Comentario
27º FESTIVAL DE CINE DE MAR DEL PLATA. Los inquilinos de un edificio de departamentos interactúan con los animales que irrumpen en sus vidas. Entre la comedia coral y el drama intimista, cobra vida un bestiario suburbano implacable.
Por nuestro enviado_______________________
La primera novedad, y por esto debemos arrancar, es que el film tuvo su absoluto estreno internacional acá en el festival de Mar del Plata. Para nosotros, todo un privilegio de exclusividad. Sin embargo, la tercera película de Sitaru (ya conocido en el ambiente Bafici con Hooked y Best Intentions), si bien bastante amena, no es la mejor obra de este interesante director, ni la más imperdible dentro de lo que actualmente propone el creciente cine rumano.
Casi todo transcurre en un edificio de clase media, colorido, variopinto, lleno de mayores que se comportan como niños y viceversa. Estamos básicamente en el interior de tres familias, en las que se despliegan charlas libres y verborrágicas, poco comprometidas pero excéntricas, que van de lo cómico a lo metafísico, relacionadas con la presencia/ausencia del animal. Humor, mucha ironía y diálogos ligeros (tal vez demasiado) que por momentos rozan lo absurdo, se encuentran insertados dentro una puesta en escena rigurosa. Larguísimos planos secuencia, fijos y frontales, dotan de un panorama teatral al núcleo del interior familiar, en el que se despliegan personajes y animales en su espacio doble, aprovechando la utilidad dramática de la profundidad de campo.
En la primera parte un perro se mete en el edificio y los inquilinos no saben cómo librarse de él. Luego se materializan una gallina a la que hay que degollar y un conejo que será comido para Navidad (finalmente hay también espacio para un pavo). Animales asesinados para el apetito. La gallina, por ejemplo, es traída en casa del señor Lazar y termina siendo degollada por la nena, única corajuda, en un auténtico baño de sangre. El conejo, en cambio, forja en otra familia la relación entre hijo y padre, y será matado por este último a pesar del cariño que le tenía el nene (que luego, durante las fiestas, se enojará con el cínico padre).
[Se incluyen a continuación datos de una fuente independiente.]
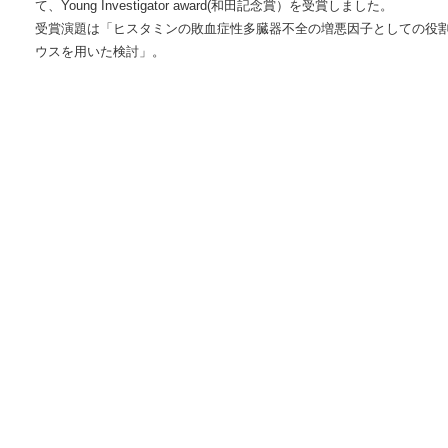
て、Young Investigator award(和田記念賞）を受賞しました。
受賞演題は「ヒスタミンの敗血症性多臓器不全の増悪因子としての役割：H
ウスを用いた検討」。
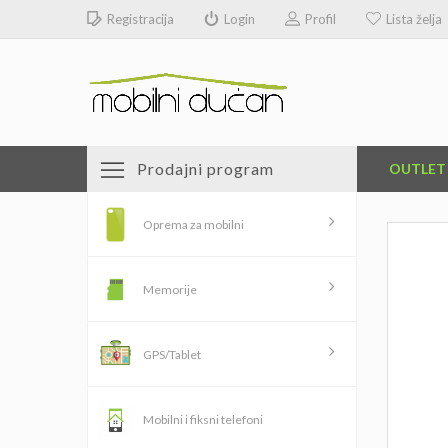
Registracija
Login
Profil
Lista želja
Prodajni program
OUTLET
Oprema za mobilni
Memorije
GPS/Tablet
Mobilni i fiksni telefoni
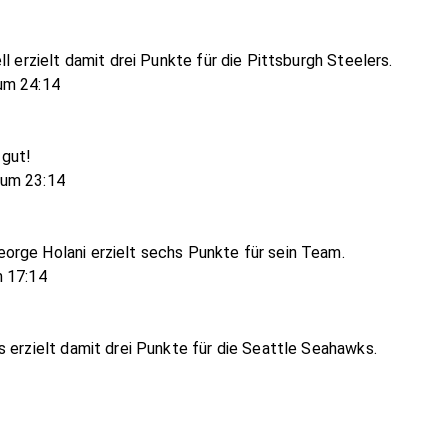
l erzielt damit drei Punkte für die Pittsburgh Steelers.
um 24:14
 gut!
zum 23:14
orge Holani erzielt sechs Punkte für sein Team.
m 17:14
 erzielt damit drei Punkte für die Seattle Seahawks.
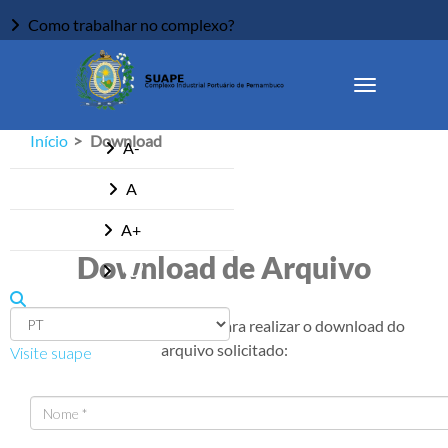
Como trabalhar no complexo?
Ouvidoria
Acessibilidade
Início
Download
A-
A
A+
Download de Arquivo
Informe os dados abaixo para realizar o download do
arquivo solicitado:
Visite suape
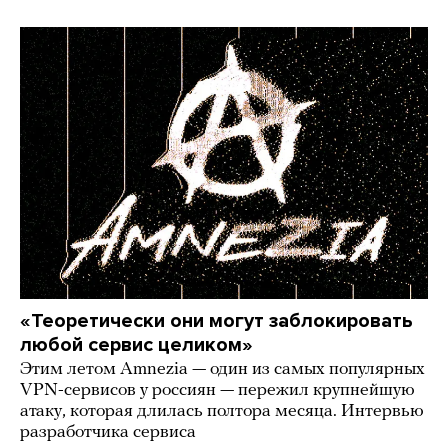
«Теоретически они могут заблокировать
любой сервис целиком»
Этим летом Amnezia — один из самых популярных
VPN-сервисов у россиян — пережил крупнейшую
атаку, которая длилась полтора месяца. Интервью
разработчика сервиса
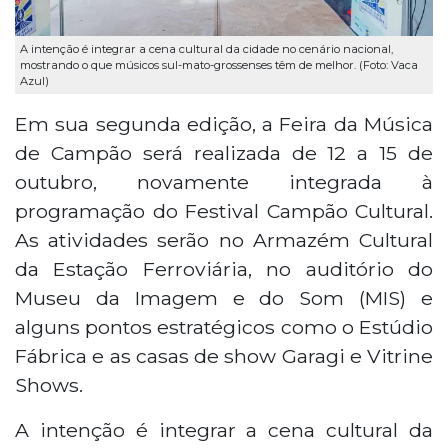
A intenção é integrar a cena cultural da cidade no cenário nacional,
mostrando o que músicos sul-mato-grossenses têm de melhor. (Foto: Vaca
Azul)
Em sua segunda edição, a Feira da Música
de Campão será realizada de 12 a 15 de
outubro, novamente integrada à
programação do Festival Campão Cultural.
As atividades serão no Armazém Cultural
da Estação Ferroviária, no auditório do
Museu da Imagem e do Som (MIS) e
alguns pontos estratégicos como o Estúdio
Fábrica e as casas de show Garagi e Vitrine
Shows.
A intenção é integrar a cena cultural da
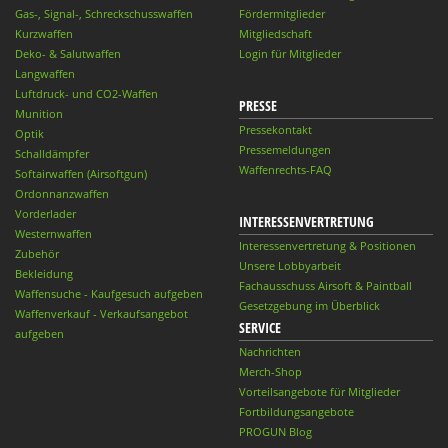
Gas-, Signal-, Schreckschusswaffen
Fördermitglieder
Kurzwaffen
Mitgliedschaft
Deko- & Salutwaffen
Login für Mitglieder
Langwaffen
Luftdruck- und CO2-Waffen
PRESSE
Munition
Pressekontakt
Optik
Pressemeldungen
Schalldämpfer
Waffenrechts-FAQ
Softairwaffen (Airsoftgun)
Ordonnanzwaffen
Vorderlader
INTERESSENVERTRETUNG
Westernwaffen
Interessenvertretung & Positionen
Zubehör
Unsere Lobbyarbeit
Bekleidung
Fachausschuss Airsoft & Paintball
Waffensuche - Kaufgesuch aufgeben
Gesetzgebung im Überblick
Waffenverkauf - Verkaufsangebot
SERVICE
aufgeben
Nachrichten
Merch-Shop
Vorteilsangebote für Mitglieder
Fortbildungsangebote
PROGUN Blog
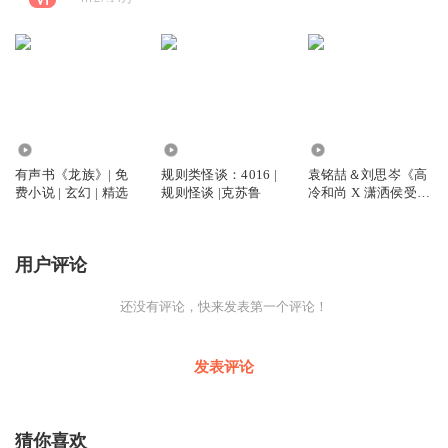
11.15万
10.88万
1.34万
有声书《龙族》| 免
规则类怪谈：4016 |
袁铭喆＆刘思岑《高
费小说 | 玄幻 | 精选
规则怪谈 |克苏鲁
冷和尚 X 潇洒侯受》
古风| 强强 | 精选
用户评论
还没有评论，快来发表第一个评论！
发表评论
猜你喜欢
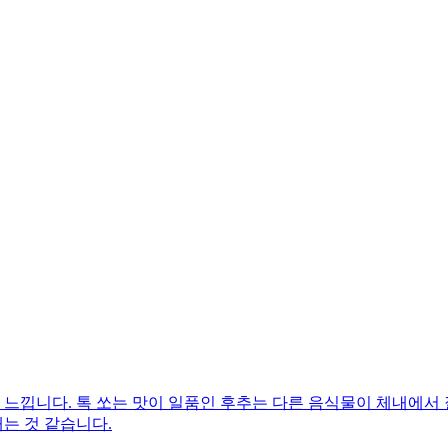
걸 느낍니다. 톡 쏘는 맛이 일품인 후추는 다른 음식물이 체내에서
는 것 같습니다.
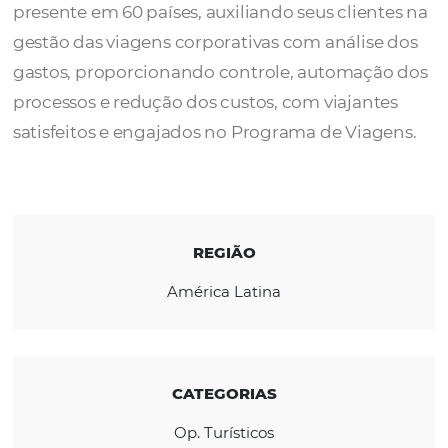
A
AZ TRAVEL VIAGENS E TURISMO
é
especializada no atendimento corporativo 
presente em 60 países, auxiliando seus clien
gestão das viagens corporativas com anális
gastos, proporcionando controle, automaç
processos e redução dos custos, com viajant
satisfeitos e engajados no Programa de Via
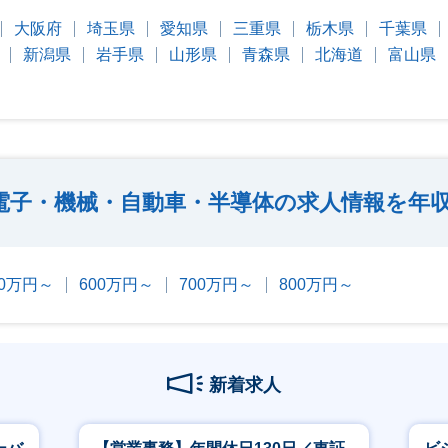
大阪府
埼玉県
愛知県
三重県
栃木県
千葉県
新潟県
岩手県
山形県
青森県
北海道
富山県
電子・機械・自動車・半導体の求人情報を年
00万円～
600万円～
700万円～
800万円～
新着求人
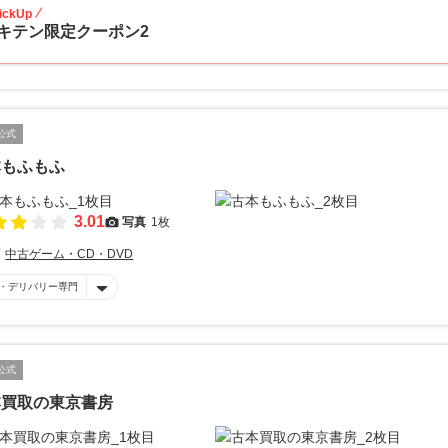
ickUp
キテン限定クーポン2
公式
本もふもふ
3.01
写真
1枚
中古ゲーム・CD・DVD
・デリバリー専門
公式
本買取の東京書房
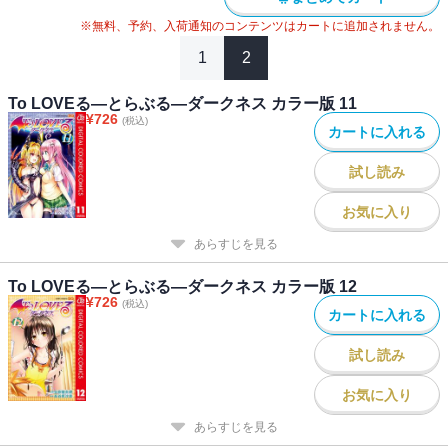
※無料、予約、入荷通知のコンテンツはカートに追加されません。
1
2
To LOVEる―とらぶる―ダークネス カラー版 11
¥
726
(税込)
カートに入れる
試し読み
お気に入り
あらすじを見る
To LOVEる―とらぶる―ダークネス カラー版 12
¥
726
(税込)
カートに入れる
試し読み
お気に入り
あらすじを見る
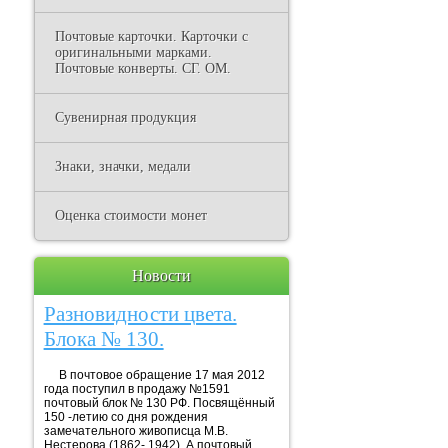
Почтовые карточки. Карточки с
оригинальными марками.
Почтовые конверты. СГ. ОМ.
Сувенирная продукция
Знаки, значки, медали
Оценка стоимости монет
Новости
Разновидности цвета.
Блока № 130.
В почтовое обращение 17 мая 2012
года поступил в продажу №1591
почтовый блок № 130 РФ. Посвящённый
150 -летию со дня рождения
замечательного живописца М.В.
Нестерова (1862- 1942). А почтовый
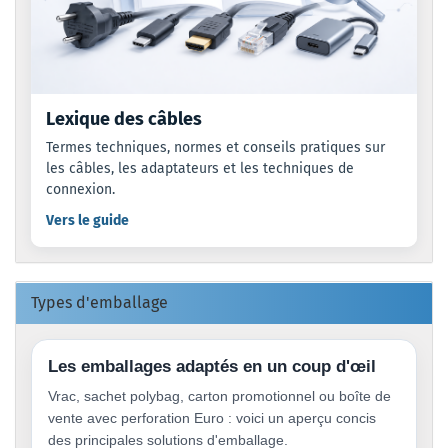
Lexique des câbles
Termes techniques, normes et conseils pratiques sur
les câbles, les adaptateurs et les techniques de
connexion.
Vers le guide
Types d'emballage
Les emballages adaptés en un coup d'œil
Vrac, sachet polybag, carton promotionnel ou boîte de
vente avec perforation Euro : voici un aperçu concis
des principales solutions d'emballage.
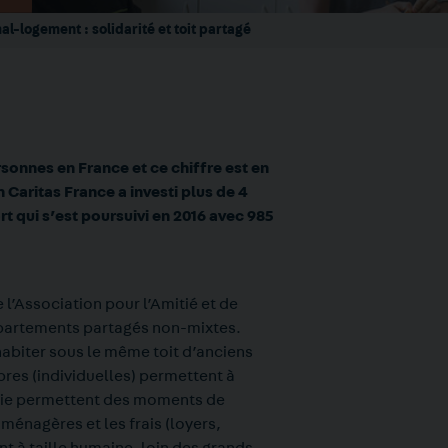
al-logement : solidarité et toit partagé
sonnes en France et ce chiffre est en
 Caritas France a investi plus de 4
t qui s’est poursuivi en 2016 avec 985
l’Association pour l’Amitié et de
ppartements partagés non-mixtes.
habiter sous le même toit d’anciens
bres (individuelles) permettent à
 vie permettent des moments de
 ménagères et les frais (loyers,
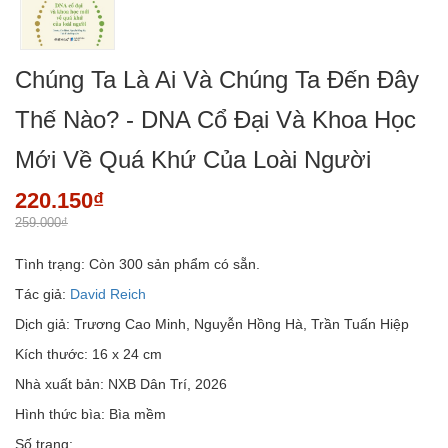
Chúng Ta Là Ai Và Chúng Ta Đến Đây
Thế Nào? - DNA Cổ Đại Và Khoa Học
Mới Về Quá Khứ Của Loài Người
220.150₫
259.000₫
Tình trạng:
Còn 300 sản phẩm có sẵn.
Tác giả:
David Reich
Dịch giả: Trương Cao Minh, Nguyễn Hồng Hà, Trần Tuấn Hiệp
Kích thước: 16 x 24 cm
Nhà xuất bản: NXB Dân Trí, 2026
Hình thức bìa: Bìa mềm
Số trang:...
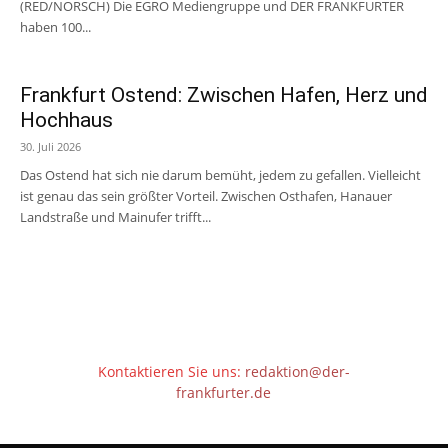
(RED/NORSCH) Die EGRO Mediengruppe und DER FRANKFURTER
haben 100...
Frankfurt Ostend: Zwischen Hafen, Herz und
Hochhaus
30. Juli 2026
Das Ostend hat sich nie darum bemüht, jedem zu gefallen. Vielleicht
ist genau das sein größter Vorteil. Zwischen Osthafen, Hanauer
Landstraße und Mainufer trifft...
Kontaktieren Sie uns:
redaktion@der-
frankfurter.de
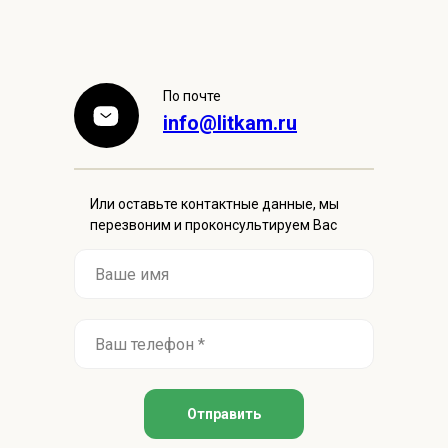
По почте
info@litkam.ru
Или оставьте контактные данные, мы
перезвоним и проконсультируем Вас
Отправить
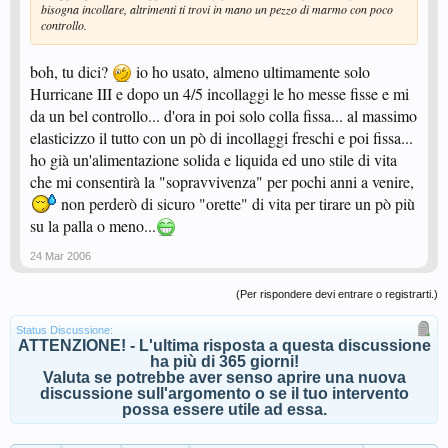
bisogna incollare, altrimenti ti trovi in mano un pezzo di marmo con poco
controllo.
boh, tu dici?
io ho usato, almeno ultimamente solo
Hurricane III e dopo un 4/5 incollaggi le ho messe fisse e mi
da un bel controllo... d'ora in poi solo colla fissa... al massimo
elasticizzo il tutto con un pò di incollaggi freschi e poi fissa...
ho già un'alimentazione solida e liquida ed uno stile di vita
che mi consentirà la "sopravvivenza" per pochi anni a venire,
non perderò di sicuro "orette" di vita per tirare un pò più
su la palla o meno...
24 Mar 2006
(Per rispondere devi entrare o registrarti.)
Status Discussione:
ATTENZIONE! - L'ultima risposta a questa discussione
ha più di 365 giorni!
Valuta se potrebbe aver senso aprire una nuova
discussione sull'argomento o se il tuo intervento
possa essere utile ad essa.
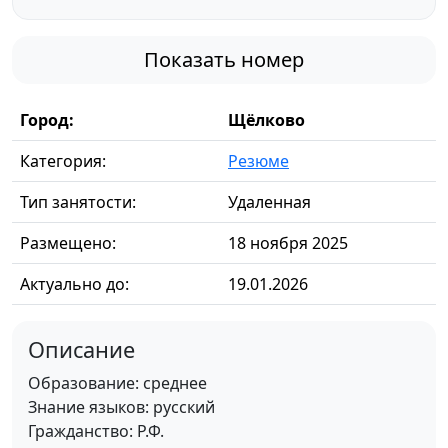
Показать номер
Город:
Щёлково
Категория:
Резюме
Тип занятости:
Удаленная
Размещено:
18 ноября 2025
Актуально до:
19.01.2026
Описание
Образование: среднее
Знание языков: русский
Гражданство: Р.Ф.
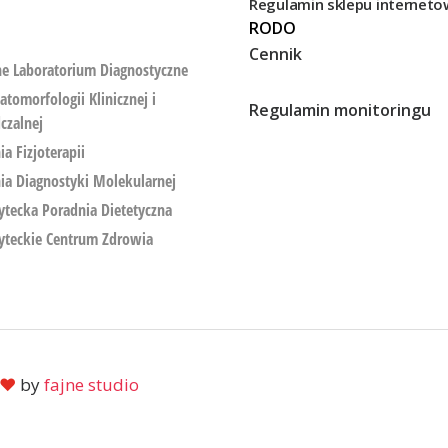
Regulamin sklepu internet
RODO
Cennik
e Laboratorium Diagnostyczne
atomorfologii Klinicznej i
Regulamin monitoringu
czalnej
a Fizjoterapii
ia Diagnostyki Molekularnej
tecka Poradnia Dietetyczna
yteckie Centrum Zdrowia
♥
by
fajne studio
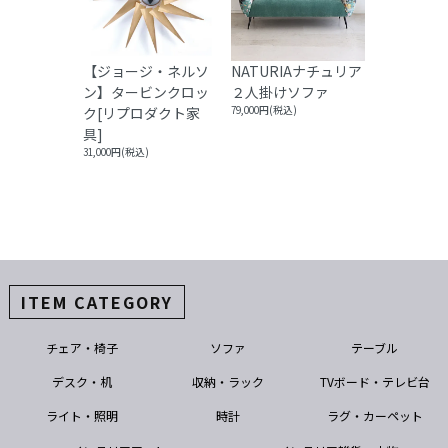
【ジョージ・ネルソ
NATURIAナチュリア
ン】タービンクロッ
２人掛けソファ
ク[リプロダクト家
79,000円(税込)
具]
31,000円(税込)
ITEM CATEGORY
チェア・椅子
ソファ
テーブル
デスク・机
収納・ラック
TVボード・テレビ台
ライト・照明
時計
ラグ・カーペット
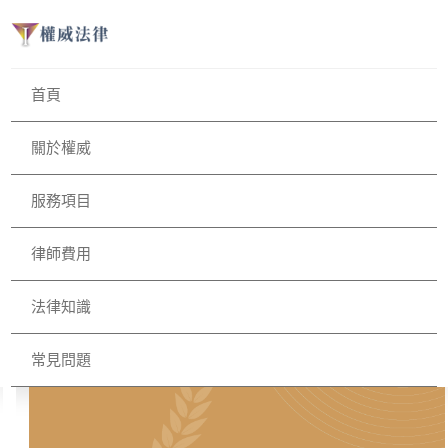
首頁
關於權威
服務項目
律師費用
法律知識
常見問題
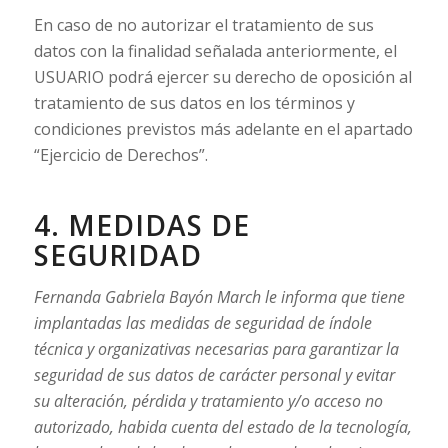
En caso de no autorizar el tratamiento de sus
datos con la finalidad señalada anteriormente, el
USUARIO podrá ejercer su derecho de oposición al
tratamiento de sus datos en los términos y
condiciones previstos más adelante en el apartado
“Ejercicio de Derechos”.
4. MEDIDAS DE
SEGURIDAD
Fernanda Gabriela Bayón March le informa que tiene
implantadas las medidas de seguridad de índole
técnica y organizativas necesarias para garantizar la
seguridad de sus datos de carácter personal y evitar
su alteración, pérdida y tratamiento y/o acceso no
autorizado, habida cuenta del estado de la tecnología,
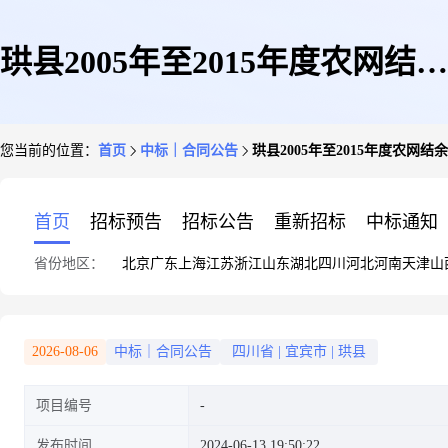
珙县2005年至2015年度农网结余
您当前的位置：
首页
中标｜合同公告
珙县2005年至2015年度农网
资金调整项目10千伏及以下工程
首页
招标预告
招标公告
重新招标
中标通知
省份地区：
北京
广东
上海
江苏
浙江
山东
湖北
四川
河北
河南
天津
山
(第二次)
2026-08-06
中标｜合同公告
四川省
|
宜宾市
|
珙县
项目编号
发布时间
2024-06-13 19:50:22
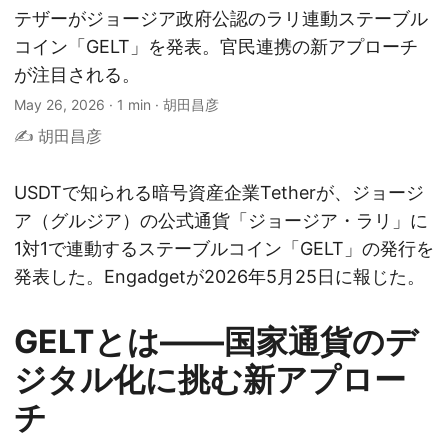
テザーがジョージア政府公認のラリ連動ステーブル
コイン「GELT」を発表。官民連携の新アプローチ
が注目される。
May 26, 2026
·
1 min
·
胡田昌彦
✍️ 胡田昌彦
USDTで知られる暗号資産企業Tetherが、ジョージ
ア（グルジア）の公式通貨「ジョージア・ラリ」に
1対1で連動するステーブルコイン「GELT」の発行を
発表した。Engadgetが2026年5月25日に報じた。
GELTとは——国家通貨のデ
ジタル化に挑む新アプロー
チ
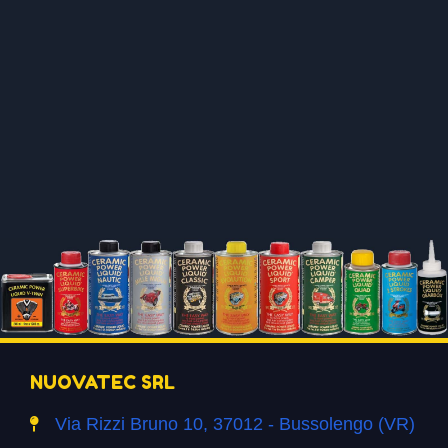
NUOVATEC SRL
Via Rizzi Bruno 10, 37012 - Bussolengo (VR)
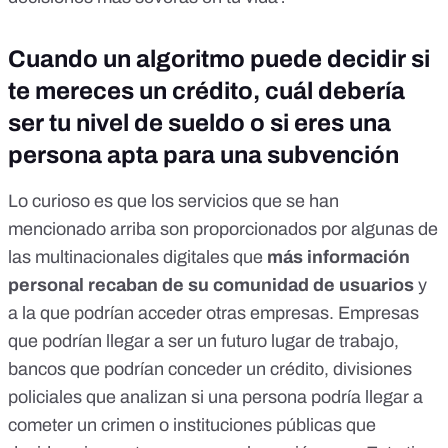
Cuando un algoritmo puede decidir si
te mereces un crédito, cuál debería
ser tu nivel de sueldo o si eres una
persona apta para una subvención
Lo curioso es que los servicios que se han
mencionado arriba son proporcionados por algunas de
las multinacionales digitales que
más información
personal recaban de su comunidad de usuarios
y
a la que podrían acceder otras empresas. Empresas
que podrían llegar a ser un futuro lugar de trabajo,
bancos que podrían conceder un crédito, divisiones
policiales que analizan si una persona podría llegar a
cometer un crimen o instituciones públicas que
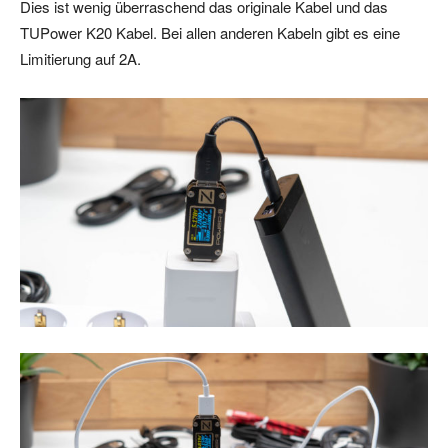
Dies ist wenig überraschend das originale Kabel und das
TUPower K20 Kabel. Bei allen anderen Kabeln gibt es eine
Limitierung auf 2A.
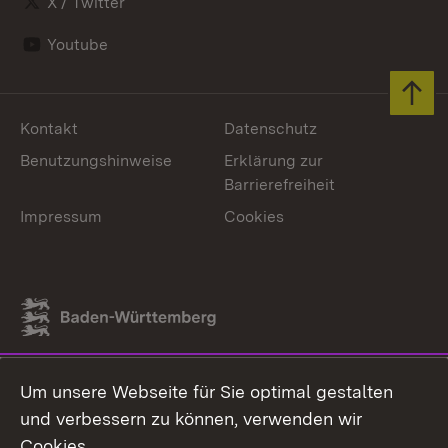
X / Twitter
Youtube
Zum 
Kontakt
Datenschutz
Benutzungshinweise
Erklärung zur
Barrierefreiheit
Impressum
Cookies
Link zum Landesportal
Um unsere Webseite für Sie optimal gestalten
und verbessern zu können, verwenden wir
Cookies.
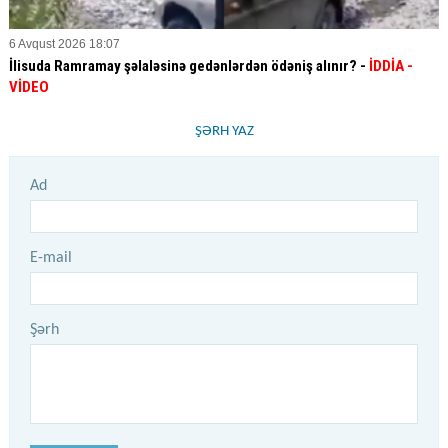
6 Avqust 2026 18:07
İlisuda Ramramay şəlaləsinə gedənlərdən ödəniş alınır? -
İDDİA
-
VİDEO
ŞƏRH YAZ
Ad
E-mail
Şərh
Pero si la primera parte se enmarca en la influencia de muertes domésticas, la segunda parte del film está a la enseña de la vida, del cariño y la sumisión hacia el animal doméstico cuya presencia recorre e influencia la rutina de los propios dueños, a veces más irracionales que sus propias mascotas. Ya sea una paloma herida y adoptada, el gato siamés del señor Lazar perdido entre hojas otoñales (huido tras el fallecimiento de su hija), o una auténtica jauría de perros en la casa del vecino Toni.
Pero si por un lado la primera parte está llena de vida humana, con movimiento y su griterío, hombres como carnívoros insaciables cuyas mesas están llenas de aves y bovinos cocinados; en la segunda la vida animal toma ventaja, y los mismos personajes demuestran su dependencia frente los mismos, ya sea impuesta (el padre deberá capitular frente al pedido del hijo por tener una mascota) como voluntaria. Animales a los que hay que curar, cuidar, llenar de comida, en casos inevitables remplazar.
A unir las secuencias aparece un onírico velorio, que recorre el film y que aparenta ser un sueño recurrente, más extravagante que trágico: la accidental muerte de Mara, nena del edificio, recorre los capítulos y todo inquilino se asume su propia responsabilidad (“si no hubiese traído al gato no hubiera sucedido”, dice uno, pero su muerte resulta menos trágica que la pérdida de las mascotas, y se confunde como tópico desplazándose a conversaciones y preocupaciones sobre -¡prueben a imaginarlo!- los divinos animalitos).
Seguimos así, entre charlas y elucubraciones a veces dispersivas, a las tres familias con tres personajes a la cabeza (uno con cada mascota), que se rencuentran en la estupenda escena final. En el fondo del plano, pegado a la pared colorinche y barroca, rodeado de otras estatuas caninas, se eleva enorme un cuadro con un caballo en primer plano y dos perros corriendo detrás. El director artístico, durante el rodaje, se debe haber divertido un mundo.